**Dataset entries**
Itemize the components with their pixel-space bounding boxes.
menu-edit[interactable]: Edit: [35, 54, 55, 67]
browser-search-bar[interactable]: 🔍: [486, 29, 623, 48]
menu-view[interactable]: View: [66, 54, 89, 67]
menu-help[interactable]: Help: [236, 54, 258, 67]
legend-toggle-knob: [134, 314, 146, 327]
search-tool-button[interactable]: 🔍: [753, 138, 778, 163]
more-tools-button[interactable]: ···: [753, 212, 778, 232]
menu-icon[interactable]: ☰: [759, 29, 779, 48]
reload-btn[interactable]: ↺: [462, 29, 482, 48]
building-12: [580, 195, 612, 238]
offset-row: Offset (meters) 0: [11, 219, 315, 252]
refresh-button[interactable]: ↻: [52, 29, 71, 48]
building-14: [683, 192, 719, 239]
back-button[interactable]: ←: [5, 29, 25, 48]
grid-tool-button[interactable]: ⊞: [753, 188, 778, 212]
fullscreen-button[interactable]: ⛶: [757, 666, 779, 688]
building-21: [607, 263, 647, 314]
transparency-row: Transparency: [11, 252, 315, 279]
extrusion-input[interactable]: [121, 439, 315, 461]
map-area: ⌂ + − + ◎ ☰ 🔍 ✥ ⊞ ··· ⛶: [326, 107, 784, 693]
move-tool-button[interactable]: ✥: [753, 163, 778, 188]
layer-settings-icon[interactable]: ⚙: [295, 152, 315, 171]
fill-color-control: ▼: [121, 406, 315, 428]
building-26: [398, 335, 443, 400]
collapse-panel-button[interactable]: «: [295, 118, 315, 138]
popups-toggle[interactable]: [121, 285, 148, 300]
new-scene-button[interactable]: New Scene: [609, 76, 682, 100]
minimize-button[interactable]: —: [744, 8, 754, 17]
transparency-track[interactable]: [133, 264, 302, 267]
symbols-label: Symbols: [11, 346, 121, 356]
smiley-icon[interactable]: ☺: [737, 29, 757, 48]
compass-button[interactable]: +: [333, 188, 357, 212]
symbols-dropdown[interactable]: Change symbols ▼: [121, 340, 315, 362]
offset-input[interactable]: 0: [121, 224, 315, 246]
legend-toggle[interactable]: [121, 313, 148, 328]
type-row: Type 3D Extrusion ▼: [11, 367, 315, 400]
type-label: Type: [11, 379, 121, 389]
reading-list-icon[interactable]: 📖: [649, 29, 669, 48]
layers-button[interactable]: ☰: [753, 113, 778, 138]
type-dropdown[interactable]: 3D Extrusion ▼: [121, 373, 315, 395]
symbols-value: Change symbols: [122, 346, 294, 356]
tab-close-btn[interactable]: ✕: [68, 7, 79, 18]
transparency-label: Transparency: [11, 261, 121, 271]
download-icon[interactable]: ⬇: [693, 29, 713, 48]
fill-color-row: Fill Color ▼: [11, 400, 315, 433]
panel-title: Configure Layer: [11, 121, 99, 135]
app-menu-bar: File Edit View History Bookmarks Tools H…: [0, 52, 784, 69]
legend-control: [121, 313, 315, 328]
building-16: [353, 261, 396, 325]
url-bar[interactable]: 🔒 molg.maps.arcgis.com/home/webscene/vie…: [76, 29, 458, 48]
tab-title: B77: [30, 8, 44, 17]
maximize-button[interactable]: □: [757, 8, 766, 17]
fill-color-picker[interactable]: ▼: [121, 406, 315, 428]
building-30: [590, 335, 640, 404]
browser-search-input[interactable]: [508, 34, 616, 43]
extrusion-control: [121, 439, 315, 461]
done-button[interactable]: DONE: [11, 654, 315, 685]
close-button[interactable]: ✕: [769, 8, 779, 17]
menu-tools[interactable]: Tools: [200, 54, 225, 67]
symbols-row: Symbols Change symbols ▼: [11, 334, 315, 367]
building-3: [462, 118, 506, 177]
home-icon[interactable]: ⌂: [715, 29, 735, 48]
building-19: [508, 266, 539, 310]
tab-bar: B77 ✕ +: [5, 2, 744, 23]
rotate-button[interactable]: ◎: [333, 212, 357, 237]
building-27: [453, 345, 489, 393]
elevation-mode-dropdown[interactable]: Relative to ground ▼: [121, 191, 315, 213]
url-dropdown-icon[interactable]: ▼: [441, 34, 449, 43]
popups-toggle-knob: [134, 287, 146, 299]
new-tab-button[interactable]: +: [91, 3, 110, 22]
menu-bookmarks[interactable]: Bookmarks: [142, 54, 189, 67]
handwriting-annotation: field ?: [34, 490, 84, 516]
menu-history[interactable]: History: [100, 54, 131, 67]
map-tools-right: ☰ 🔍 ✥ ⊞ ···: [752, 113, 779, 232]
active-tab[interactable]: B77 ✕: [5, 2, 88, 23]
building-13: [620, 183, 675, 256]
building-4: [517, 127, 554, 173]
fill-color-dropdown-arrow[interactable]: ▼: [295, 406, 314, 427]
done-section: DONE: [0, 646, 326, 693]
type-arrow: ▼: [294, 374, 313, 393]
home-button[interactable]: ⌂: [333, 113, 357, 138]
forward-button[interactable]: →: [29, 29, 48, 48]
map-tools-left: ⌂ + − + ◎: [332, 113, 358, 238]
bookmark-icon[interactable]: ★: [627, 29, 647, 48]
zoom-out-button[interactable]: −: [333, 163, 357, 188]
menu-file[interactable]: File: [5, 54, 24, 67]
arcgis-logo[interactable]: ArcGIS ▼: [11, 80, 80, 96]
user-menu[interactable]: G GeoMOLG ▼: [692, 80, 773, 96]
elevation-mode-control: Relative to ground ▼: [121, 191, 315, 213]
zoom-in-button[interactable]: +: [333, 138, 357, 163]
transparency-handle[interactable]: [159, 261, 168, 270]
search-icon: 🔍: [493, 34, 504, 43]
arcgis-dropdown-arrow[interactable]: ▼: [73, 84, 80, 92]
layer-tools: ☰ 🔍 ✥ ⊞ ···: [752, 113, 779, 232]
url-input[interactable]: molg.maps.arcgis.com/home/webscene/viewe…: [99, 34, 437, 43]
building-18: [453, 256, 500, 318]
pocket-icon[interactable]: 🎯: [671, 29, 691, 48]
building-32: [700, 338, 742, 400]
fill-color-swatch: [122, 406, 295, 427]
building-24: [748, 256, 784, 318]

**ASSIGNMENT**
Within the entries above, how many lines include the word "Change"? Respond with the number only.

**WRITTEN ANSWER**
3